Quali sono gli strumenti utili all’archeologia? Rilevare le aree prima di scavare, cercare cripte, controllare gli interni di murature… Gli archeologi utilizzano diversi metodi geofisici: georadar, geoelettrica, magnetometria… quando usare uno, quando l’altro?
Il Georadar (GPR) funziona inviando un piccolo impulso di energia nel sottosuolo, o in un manufatto (muro, colonna, statua...). Ogni variazione nel materiale crea un riflesso dell’impulso, che viene raccolto e memorizzato.
Il georadar è la tecnologia geofisica più accurata e ad alta risoluzione. Funziona meglio in terreni sabbiosi, secchi, poco conduttivi. Individua vuoti, cavità, oggetti nascosti, determina le dimensioni dei target, e soprattutto la profondità alla quale si trovano.
Inoltre, non opera solo sul terreno, ma anche in edifici, strutture, dietro a pareti; con una capacità di andare molto in dettaglio (con le antenne ad alta frequenza) o molto in profondità (bassa frequenza). Il segnale penetra meno in profondità nei terreni argillosi, non passa il metallo.
Il Georesistivimetro viene usato per mappare la profondità dei suoli e delle rocce. Si tratta di posizionare degli elettrodi nel terreno (generalmente 24-48) e misurare la resistività del terreno sotto la linea di picchetti.
Questo strumento funziona bene nei terreni argillosi o conduttivi, ma richiede più tempo e non raggiunge la risoluzione del georadar.

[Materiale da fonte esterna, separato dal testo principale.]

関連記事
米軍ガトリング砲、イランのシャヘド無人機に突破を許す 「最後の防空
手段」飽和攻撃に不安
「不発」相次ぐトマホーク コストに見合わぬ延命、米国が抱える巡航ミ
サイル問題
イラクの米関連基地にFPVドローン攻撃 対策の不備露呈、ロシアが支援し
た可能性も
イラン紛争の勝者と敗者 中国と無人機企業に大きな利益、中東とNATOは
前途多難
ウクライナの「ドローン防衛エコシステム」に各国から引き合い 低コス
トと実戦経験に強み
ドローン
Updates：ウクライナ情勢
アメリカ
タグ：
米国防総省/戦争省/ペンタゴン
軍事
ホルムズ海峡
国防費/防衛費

Si possono raccogliere 80 o più profili georadar, nel tempo necessario per raccogliere 2-4 profili elettrici. La geolettrica permette però di indagare molto più in profondità rispetto a un georadar, dando anche delle informazioni sulla tipologia di materiale presente nel terreno.
I magnetometri sono sistemi con sensori passivi, misurano l’intensità del campo magnetico terrestre. Gli oggetti metallici o con una suscettività magnetica variano l’intensità del campo magnetico terrestre, e il magnetometro li individua indicandone la posizione. Sono adatti a fare le mappature estensive e veloci di un’area.

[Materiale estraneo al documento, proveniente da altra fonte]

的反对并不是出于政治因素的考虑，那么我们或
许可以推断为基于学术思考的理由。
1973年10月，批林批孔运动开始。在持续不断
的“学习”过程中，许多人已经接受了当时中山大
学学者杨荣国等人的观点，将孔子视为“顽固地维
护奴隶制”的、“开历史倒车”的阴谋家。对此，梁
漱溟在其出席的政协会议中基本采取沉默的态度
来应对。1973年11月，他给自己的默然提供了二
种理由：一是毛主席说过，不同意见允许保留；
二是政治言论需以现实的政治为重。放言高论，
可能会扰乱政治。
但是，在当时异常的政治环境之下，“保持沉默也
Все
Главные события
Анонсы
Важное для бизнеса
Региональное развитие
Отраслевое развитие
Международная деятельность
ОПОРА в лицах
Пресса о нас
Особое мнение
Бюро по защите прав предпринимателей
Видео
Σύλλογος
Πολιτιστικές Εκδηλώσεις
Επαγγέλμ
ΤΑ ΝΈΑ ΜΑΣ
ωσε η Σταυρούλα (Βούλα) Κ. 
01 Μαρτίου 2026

Gli archeologi li usano per ritrovare le attività o insediamenti umani che creano una anomalia magnetica rilevabile. Ad esempio, i vecchi forni, le cucine creano anomalie magnetiche più elevate, così come i mattoni e tutti materiali cotti ad alte temperature, i luoghi di stoccaggio e persino le vecchie trincee. I magnetometri fanno un buon lavoro nel trovare questi oggetti e forniscono informazioni indicative sulla profondità.
Gli elettromagnetometri caratterizzano il terreno sulla base della sua conducibilità elettrica e suscettività magnetica. Come i magnetometri hanno una grande rapidità di rilievo, che infatti chiamiamo ‘speditivo’. Esaminano simultaneamente le condizioni del suolo e individuano gli oggetti sotto la superficie, ma non forniscono buone informazioni sulla profondità. Come i magnetometri sono sensibili agli stessi target che creano variazioni magnetiche, sono più indicati per rilevare fluidi e materiali conduttivi come anche gli inquinanti.
Questi metodi sono spesso complementari, perché ognuno è il più adatto in diverse circostanze. Vengono utilizzati in combinazione per ottenere informazioni più dettagliate e circostanziate.
Si può utilizzare un rilievo speditivo per individuare le zone più interessanti, da approfondire poi con tecniche più precise.